Nick Grono, currently Vice President for Advocacy and Operations of the International Crisis Group, an independent international non-profit, non-governmental organisation, which works to prevent and resolve conflict throughout the world, has written an excellent piece on the crisis in Somalia for the Tuesday the 8th of January edition of The Australian.
Somalia is the world’s undisputed failed state, having been without a functioning government for the past 15 years. In that time, the country has been torn apart by warring clans and their militias; hundreds of thousands have died as a result of the conflict and the country has become a byword for anarchy.
But following Ethiopia‘s offensive into Somalia and its stunningly quick overthrow of the fundamentalist Council of Somali Islamic Courts in the south, there is a real opportunity to restore a semblance of order and peace to the country for the first time in many years, if only the warring parties are willing or can be encouraged to take it.
Grono goes on to give readers a potted history of the various conflicts that has torn Somalia apart over the last fifteen or so years. At the time of writing – and we must bear in mind that this piece had probably gone to press before George Bush decided to send war-planes after al-Qaida members it said were hiding in southern Somalia and before he managed to kill some innocents along the way – Grono was hopeful that the international community could help in uniting the country.
Lasting peace and security can now be achieved only if the transitional Government is reconstituted as a genuine government of national unity. The international community, with the US and Ethiopia playing key roles, must push the transitional Government to transform itself and Somalia‘s institutions into inclusive and functional entities.
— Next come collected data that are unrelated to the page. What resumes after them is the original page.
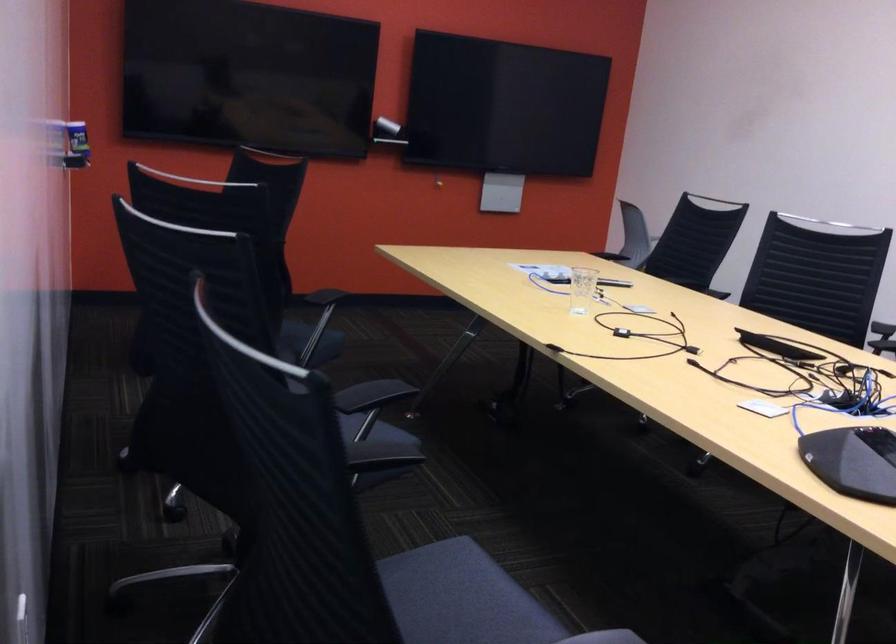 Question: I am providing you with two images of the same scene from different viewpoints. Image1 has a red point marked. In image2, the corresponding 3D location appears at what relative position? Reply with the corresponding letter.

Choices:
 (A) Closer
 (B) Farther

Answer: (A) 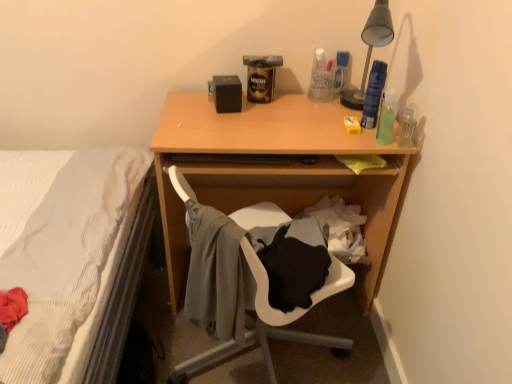 You are a GUI agent. You are given a task and a screenshot of the screen. Output one action in this format:
    pyautogui.click(x=<x>, y=<y>)
    Task: Click on the free space to the left of black matte speaker at upper center
    The width and height of the screenshot is (512, 384).
    Given the screenshot: What is the action you would take?
    pyautogui.click(x=189, y=104)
The Ethiopian troops should be replaced as soon as possible with a broader, multilateral, peacekeeping presence to defuse public resentment towards the Ethiopian occupation.
Radical Islam in Somalia has been struck a heavy blow and the country now has a historic opportunity to end the devastation that has plagued it for the past 15 years. The coming months will determine whether Somalia emerges as a functioning state or follows the Iraqi and Afghan route back into anarchy, condemning its citizens to many more years of conflict. The international community must remain engaged and fulfill its responsibility to end the suffering of the Somali people.
I may be wrong, but I cannot help thinking that Bush’s heavy-handed attempt to carry on the “war on terror” into Somalia will have damaged the international community’s credibility and its ability to do the job Grono thinks it might have done.